Citrix NetScaler adds Web 2.0 Push to cut data centre costs

Santa Clara, Calif.-based Citrix Systems Inc. has added new technology to its NetScaler Web application delivery appliance designed to alleviate Web servers of the burden placed on them by resource-hungry Web 2.0 applications.

The Web 2.0 Push technology works by pushing data directly to a large number of Web 2.0 application users simultaneously, instead of relying on one-to-one user connections to back-end servers for extended periods of time.

Greg Smith, director of marketing for Citrix NetScaler product line with Citrix Systems, said the newly integrated feature is “perhaps the most dramatic enhancement in that area that we’ve made in many years.”

Web 2.0 applications are proliferating across businesses for uses like online banking, video and news feeds, and monitoring consoles for electric grids, for instance. There’s a strong shift in how applications are designed in that they typically provide and support much greater levels of user interactivity, and real-time collaboration and data, said Smith. “No longer are Web applications simply about requesting a static Web page with some product information, it’s much more about interacting with the application and other users,” he said.
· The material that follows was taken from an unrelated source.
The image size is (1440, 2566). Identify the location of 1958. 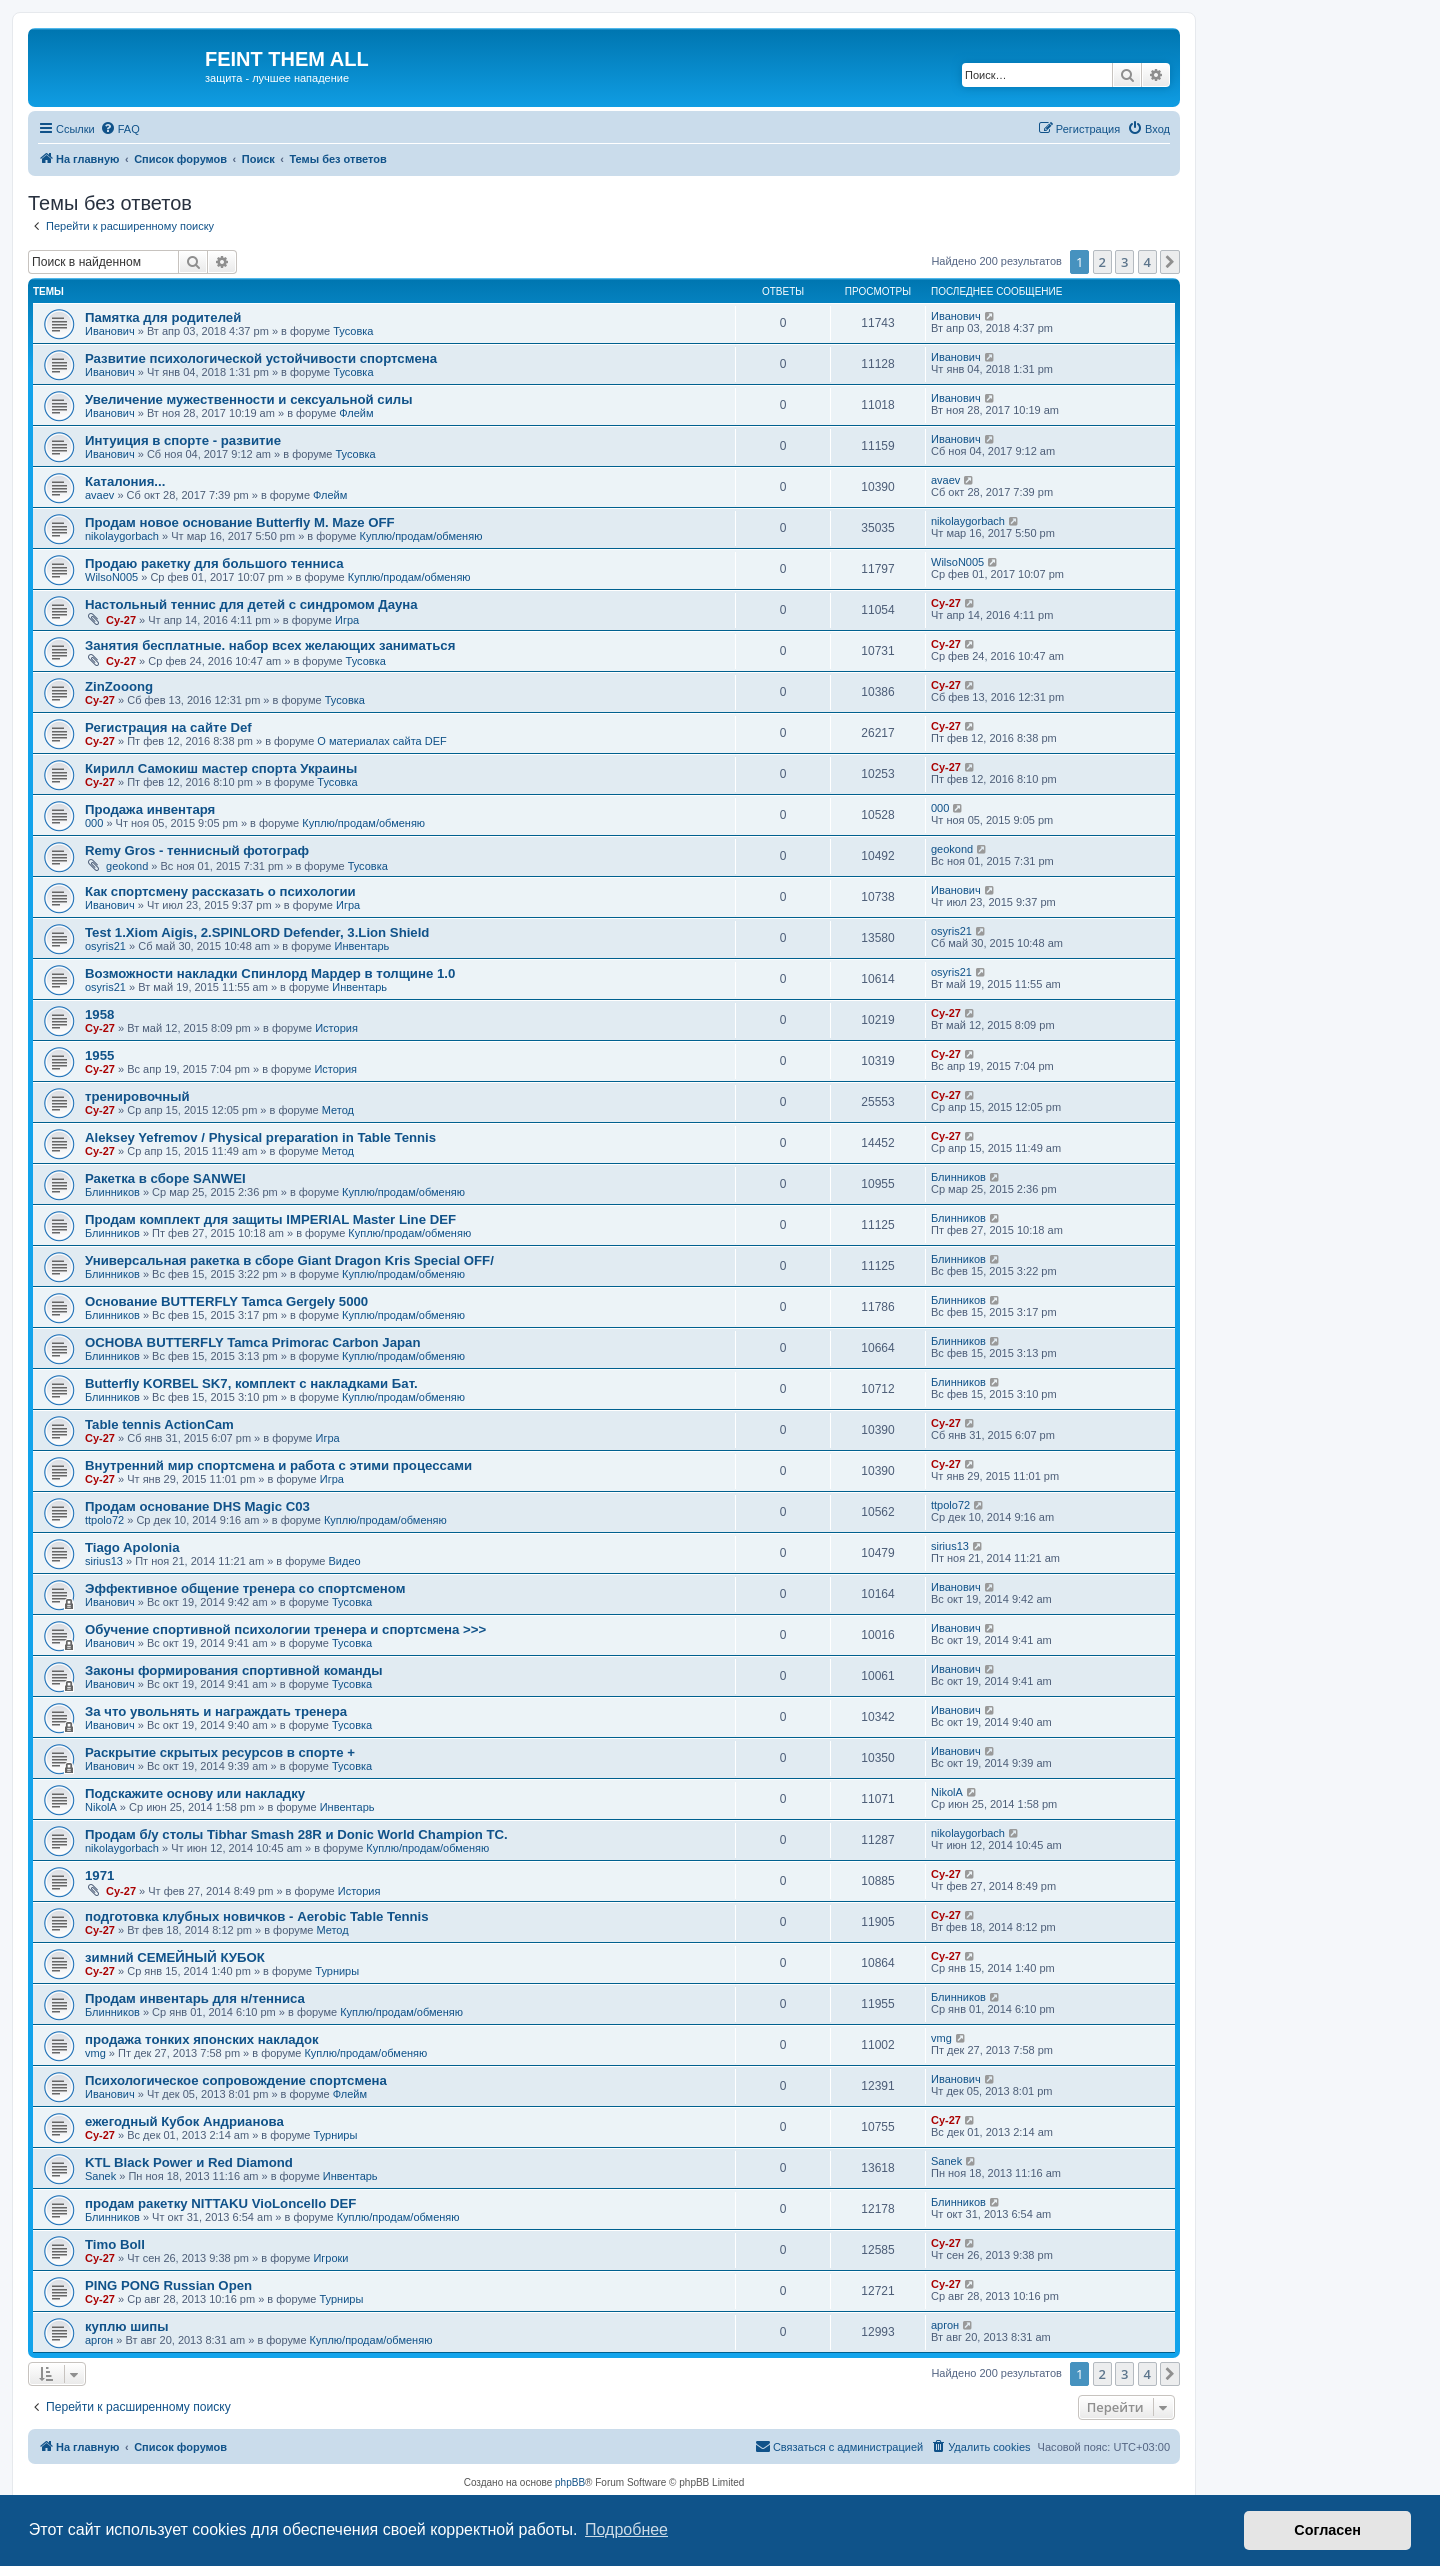
(99, 1014).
According to Citrix, the Web 2.0 Push technology will reduce server costs by five to 10 times by streamlining the Web 2.0 process. The technology also enables “publish-and-subscribe” semantics and supports the proactive push of data from the server to the client, thereby freeing up backend servers from inefficient management tasks, because, said Smith, “simply setting up and managing those connections is quite expensive on the servers.”

While some customers may choose to entirely outsource their data centre infrastructure in an effort to offload the responsibility, Smith said a hosted Web 2.0 application that is taxing on the provider’s infrastructure “ultimately will get billed back to (the customer).”
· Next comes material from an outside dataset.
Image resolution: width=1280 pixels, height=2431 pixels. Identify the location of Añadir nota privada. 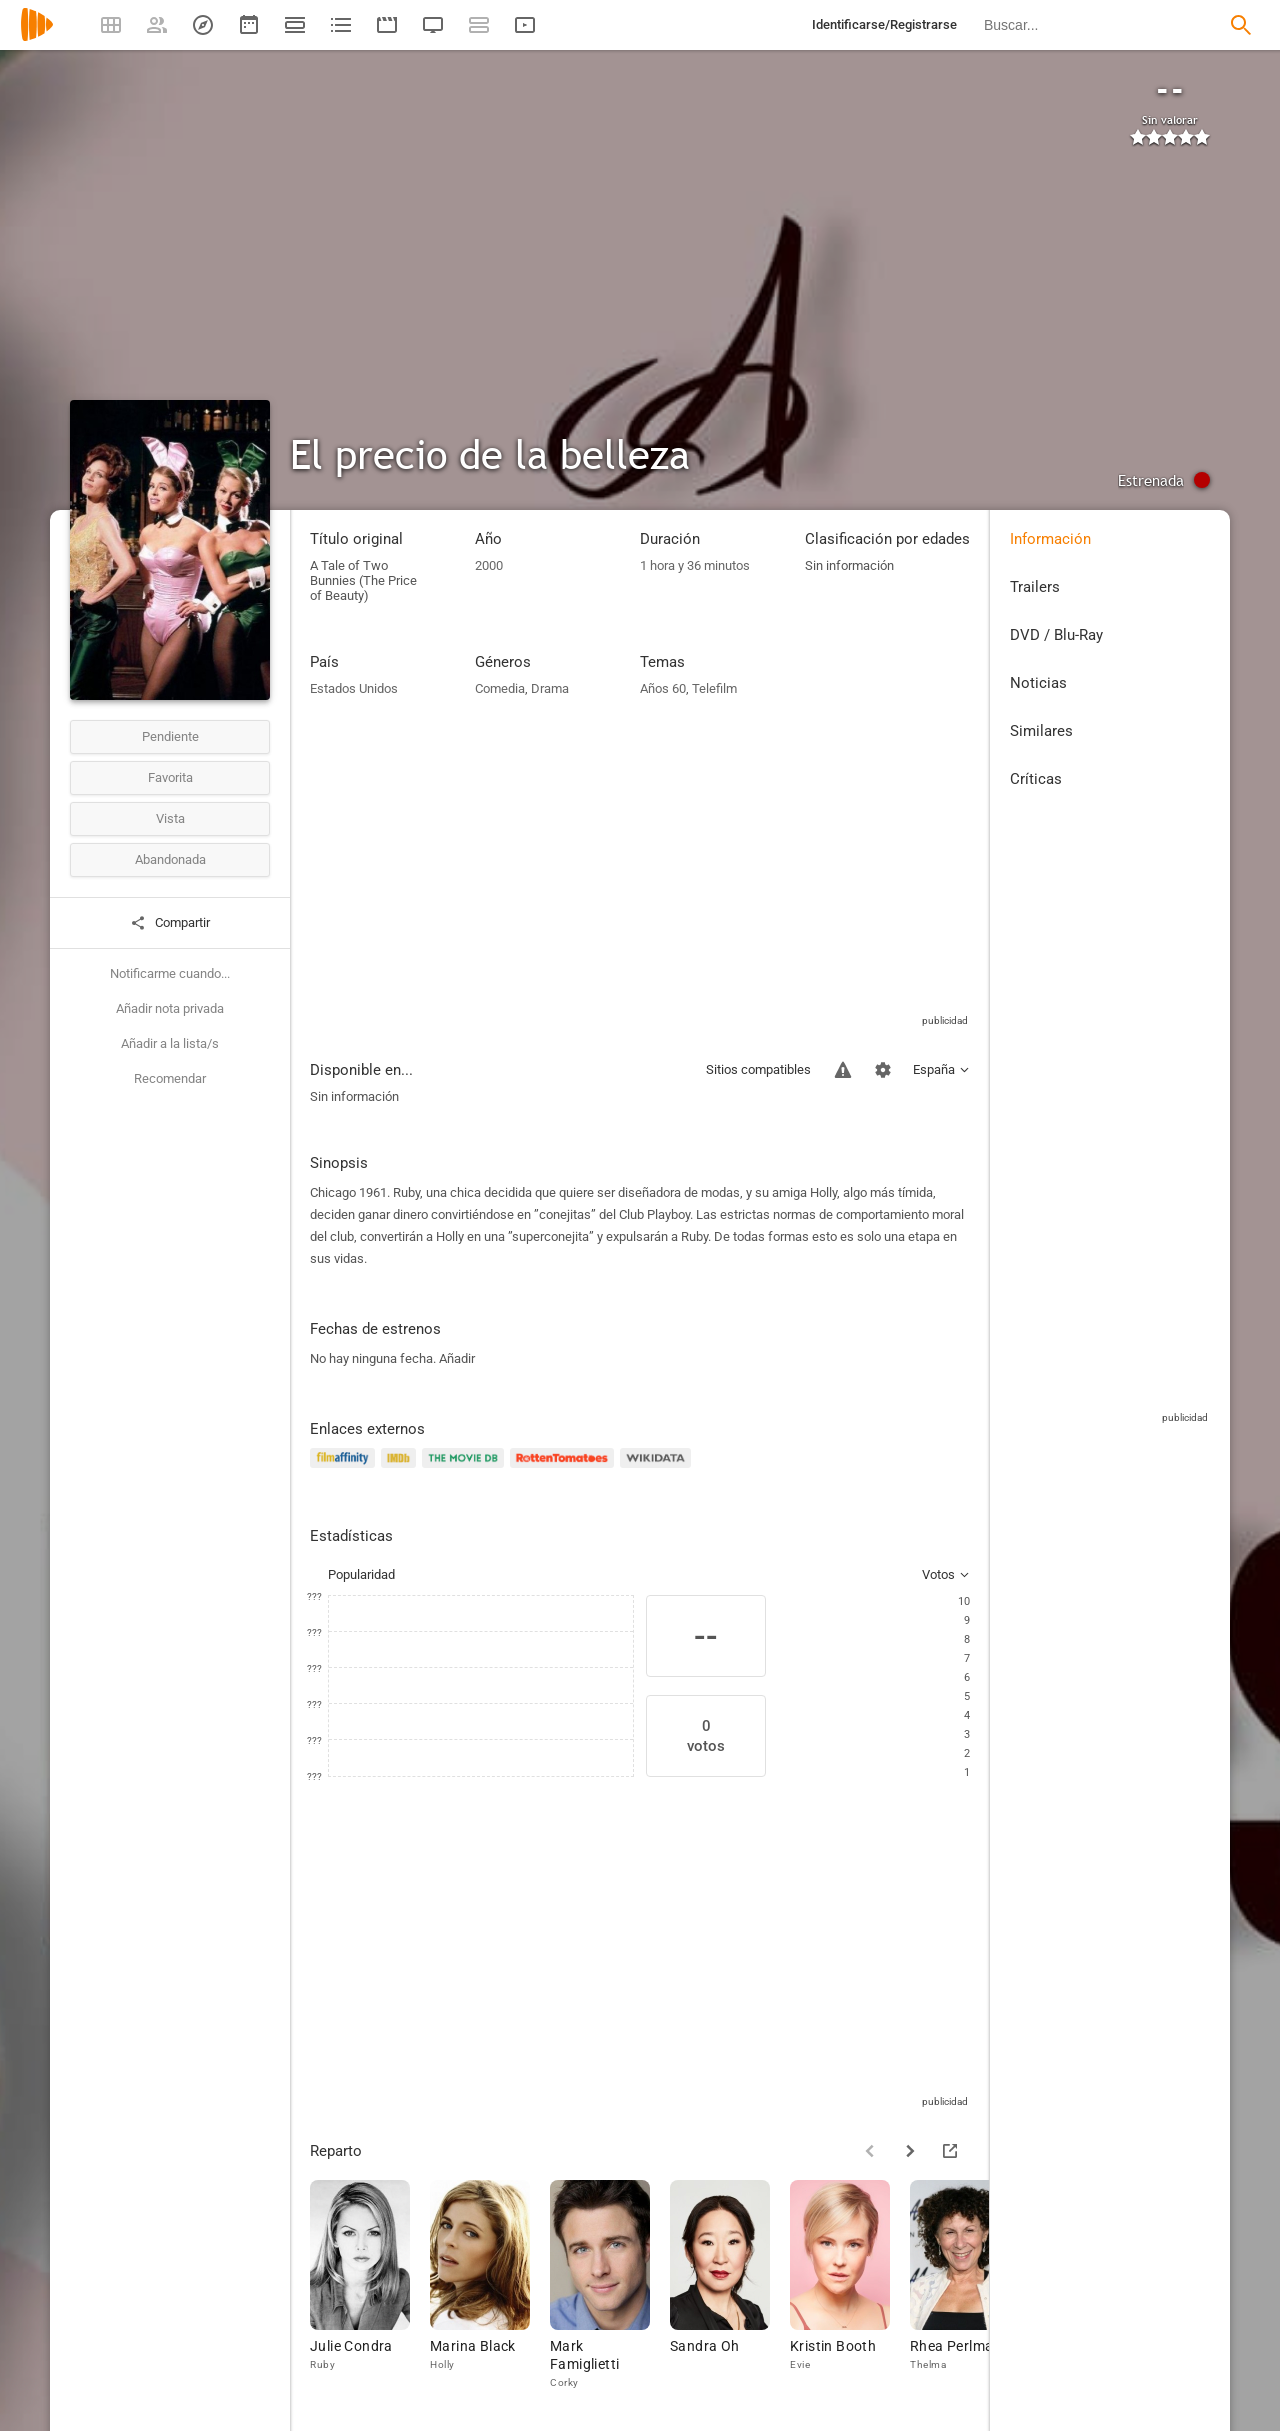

The offering is targeted at businesses that run Web-facing applications, as well as those infrastructure service providers who might host Web 2.0 applications.
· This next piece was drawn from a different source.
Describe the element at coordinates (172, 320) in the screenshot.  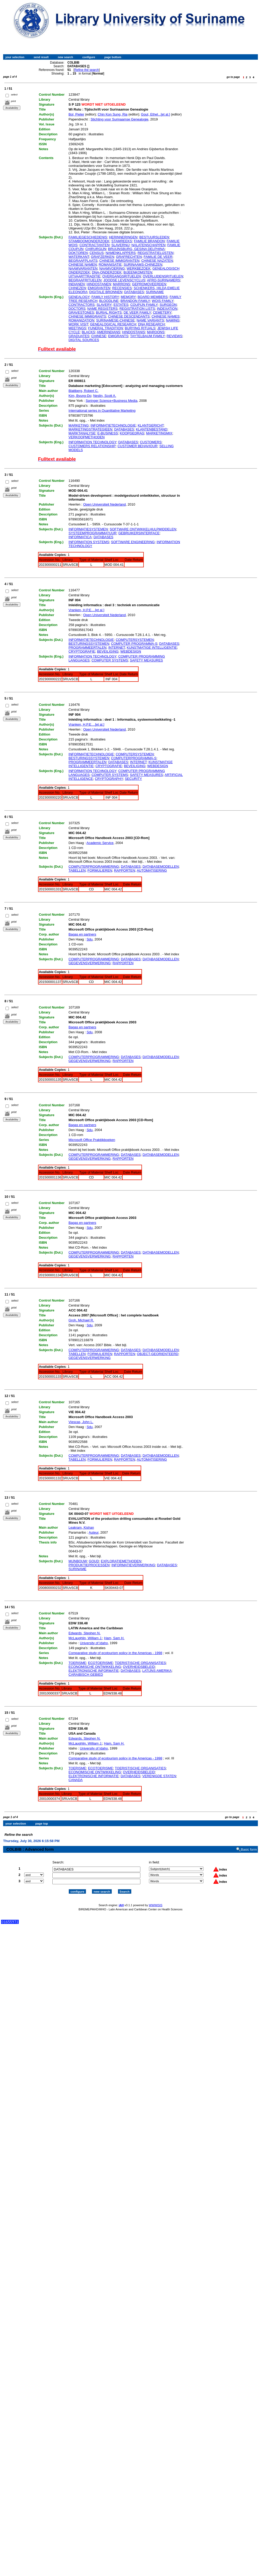
I see `NAMING` at that location.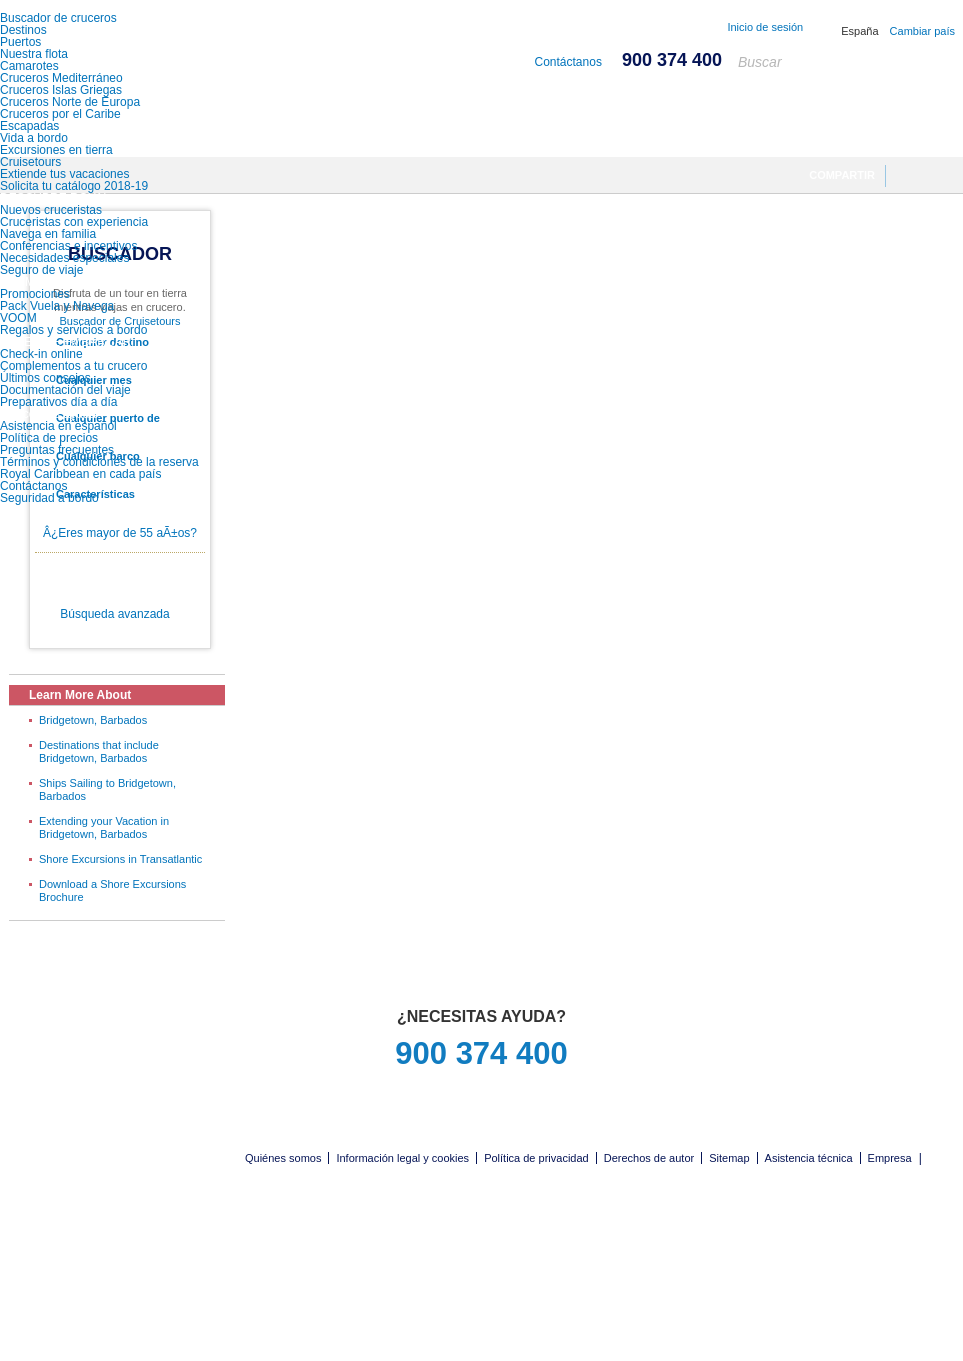 This screenshot has width=963, height=1361. Describe the element at coordinates (93, 720) in the screenshot. I see `Bridgetown, Barbados` at that location.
Lucinda Borovick, director of data centre networks at Framingham, Mass.-based research firm IDC Ltd., said the integrated Web 2.0 Push feature demonstrates how Citrix is innovating and bringing value to customers by supporting additional application traffic patterns ahead of its competitors. “Citrix is furthering the market with this technology,” said Borovick.

Citrix is giving some attention to the issue of server sprawl in relation to Web 2.0 applications and, besides Monday’s announcement, there are other technologies in the pipeline, said Smith. For instance, dynamic provisioning, or the ability for businesses to design their infrastructures in such a way as to avoid over-provisioning or deploying a larger number of servers in the event of a worst case scenario. Instead, said Smith, businesses can “design a typical application load and use Citrix solutions … to automatically increase capacity of the infrastructure on an as-needed basis.”